Ce à quoi nous consacrons du temps progresse.

Ce que nous répétons devient plus facile.

Ce que nous nourrissons mentalement prend davantage de place.

Ce sur quoi nous travaillons régulièrement finit généralement par évoluer.

À l’inverse, lorsque nous essayons de tout faire en même temps, quelque chose se dilue.

Notre attention.

Notre temps.

Notre disponibilité mentale.

Et parfois notre capacité à savoir ce que nous voulons vraiment.

Alors la question de départ est relativement simple :

qu’est-ce que vous souhaitez réellement développer dans votre vie ?

Nous avons rarement un problème de potentiel

Nous sous-estimons souvent ce dont nous sommes capables.

Regardez simplement dans votre rétroviseur.

Pas pour rester accroché au passé.

Mais pour observer les moments où vous avez déjà réussi quelque chose qui vous paraissait difficile.

Une période que vous avez traversée.

Une compétence que vous avez acquise.

Un projet que vous avez mené.

Une décision que vous avez osé prendre.

Une difficulté dont vous vous êtes relevé.

Vous avez probablement déjà fait des choses que vous n’auriez pas imaginé pouvoir accomplir quelques années auparavant.

Le problème n’est donc pas nécessairement :

« Est-ce que j’en suis capable ? »

La question peut être :

« Où est-ce que je mets actuellement mon énergie ? »

La dispersion donne parfois l’impression d’être productif

C’est un piège assez subtil.

Nous avons dix dossiers ouverts.

Nous répondons aux messages.

Nous passons d’un projet à l’autre.

Nous avons trois idées professionnelles.

Nous préparons quelque chose pour dans six mois.

Nous répondons à une notification.

Nous revenons au premier dossier.

Puis un mail arrive.

À la fin de la journée, nous sommes épuisés.

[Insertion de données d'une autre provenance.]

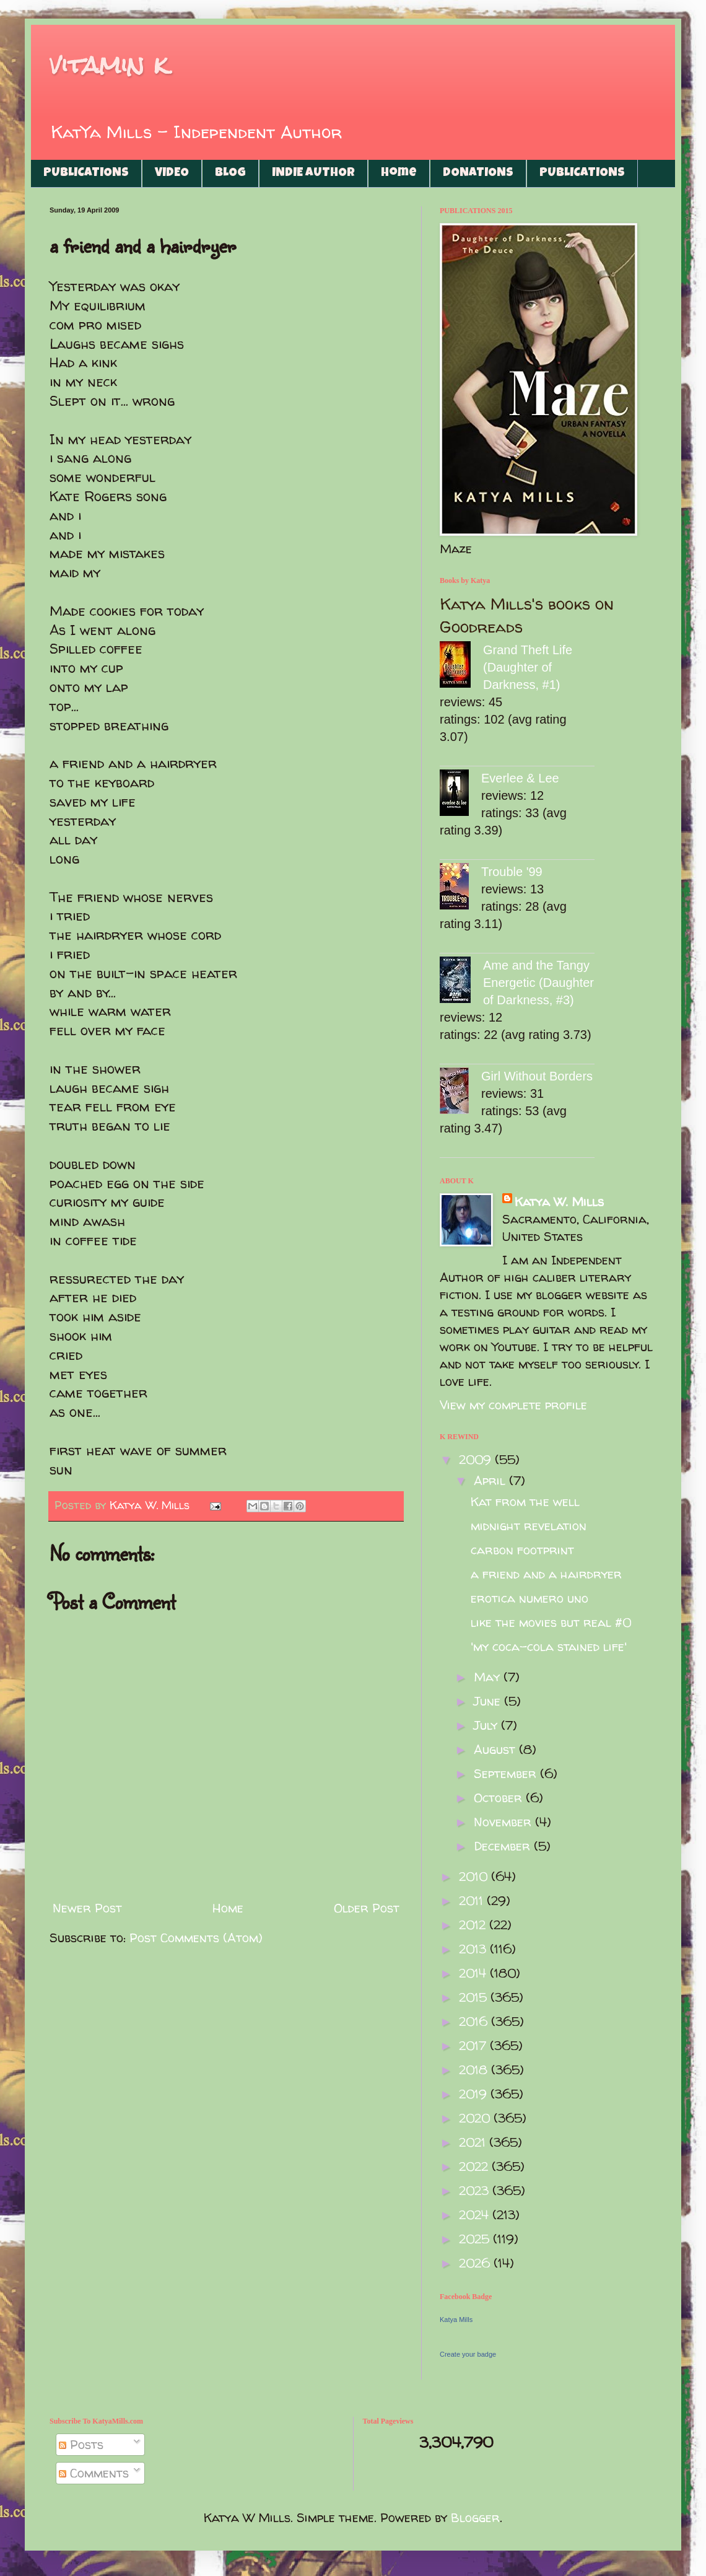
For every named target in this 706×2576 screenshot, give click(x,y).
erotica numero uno (529, 1598)
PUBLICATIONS (86, 173)
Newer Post (87, 1907)
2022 (475, 2166)
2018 (475, 2069)
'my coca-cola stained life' (549, 1646)
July (487, 1725)
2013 (474, 1948)
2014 (474, 1973)
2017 (474, 2045)
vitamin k (109, 64)
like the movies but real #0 (551, 1622)
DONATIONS (478, 173)
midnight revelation (528, 1525)
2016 (475, 2021)
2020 (476, 2117)
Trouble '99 (512, 871)
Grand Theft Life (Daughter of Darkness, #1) (527, 667)
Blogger (475, 2517)
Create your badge (468, 2354)
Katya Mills (456, 2319)
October (500, 1797)
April (491, 1480)
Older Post (366, 1907)
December (504, 1846)
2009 (477, 1459)
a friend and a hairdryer (546, 1574)
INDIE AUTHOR (313, 173)
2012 (474, 1924)
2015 (474, 1997)
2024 (475, 2214)
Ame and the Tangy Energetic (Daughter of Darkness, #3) (538, 982)
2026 (476, 2262)
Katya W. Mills (559, 1201)
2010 (475, 1876)
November (504, 1821)
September (507, 1773)
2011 (473, 1900)
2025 (476, 2238)
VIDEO (172, 173)
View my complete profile (513, 1404)
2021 (474, 2142)
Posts (81, 2444)
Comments (94, 2472)
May (488, 1676)
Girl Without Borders (537, 1076)
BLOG (230, 173)
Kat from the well (525, 1501)
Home (399, 173)
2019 (474, 2093)
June (489, 1701)
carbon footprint (522, 1549)
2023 (475, 2190)
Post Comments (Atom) (196, 1937)
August (496, 1749)
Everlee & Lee (520, 778)
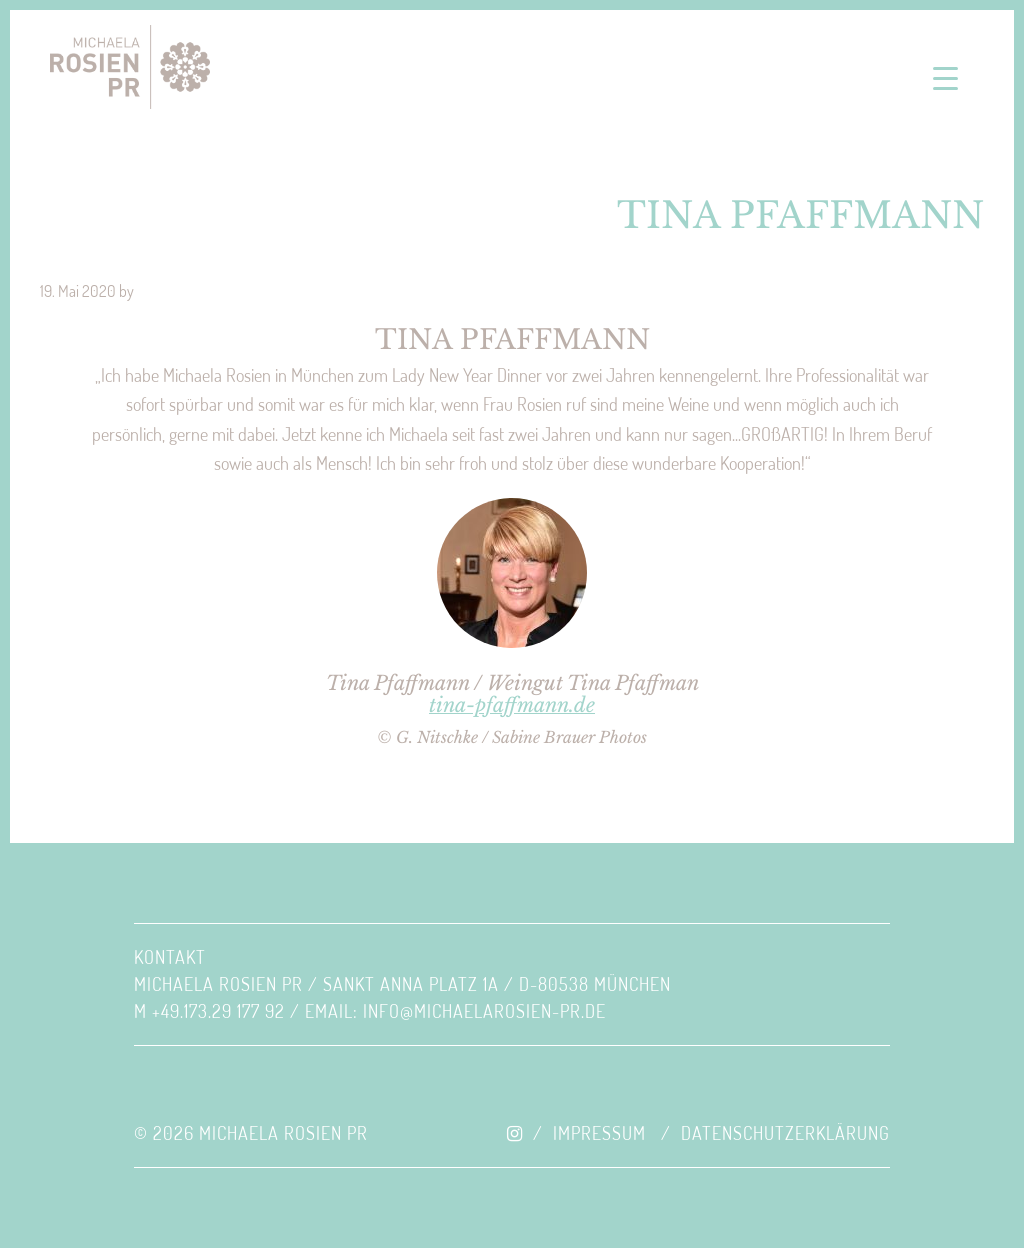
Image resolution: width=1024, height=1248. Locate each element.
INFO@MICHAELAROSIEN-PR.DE (484, 1011)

Nous avons énormément bougé.

Mais avons-nous réellement avancé ?

Être occupé et progresser ne sont pas synonymes.

Nous pouvons consacrer une quantité considérable d’énergie à une journée sans avoir fait avancer ce qui compte véritablement pour nous.

Pourquoi nous dispersons-nous autant ?

La dispersion n’est pas toujours un problème d’organisation.

Elle peut aussi révéler une insécurité intérieure.

Nous multiplions les projets parce que nous avons peur qu’un seul ne fonctionne pas.

Nous conservons plusieurs portes ouvertes parce que nous avons peur de choisir.

Nous répondons immédiatement à tout le monde parce que nous avons peur de décevoir.

Nous acceptons toutes les opportunités parce que nous avons peur de manquer.

Nous commençons quelque chose de nouveau parce que le projet actuel devient difficile et que la nouveauté nous redonne momentanément de l’excitation.

Vu sous cet angle, la dispersion devient très intéressante.

Elle n’est plus simplement :

« Je dois mieux gérer mon temps. »

Elle peut devenir :

« Qu’est-ce qui m’empêche de choisir et de faire suffisamment confiance à mon choix pour y rester ? »

Choisir signifie aussi renoncer

Voilà probablement l’une des difficultés du focus.

Lorsque nous choisissons une direction, nous renonçons momentanément aux autres.

Et cela peut faire peur.

Si je consacre mon énergie à ce projet, qu’est-ce que je laisse de côté ?

Et si je me trompe ?

Et si une meilleure opportunité arrive ailleurs ?

Et si ce projet échoue ?

Alors nous essayons de tout conserver.

Mais à vouloir maintenir toutes les possibilités ouvertes, nous risquons de n’en développer aucune suffisamment.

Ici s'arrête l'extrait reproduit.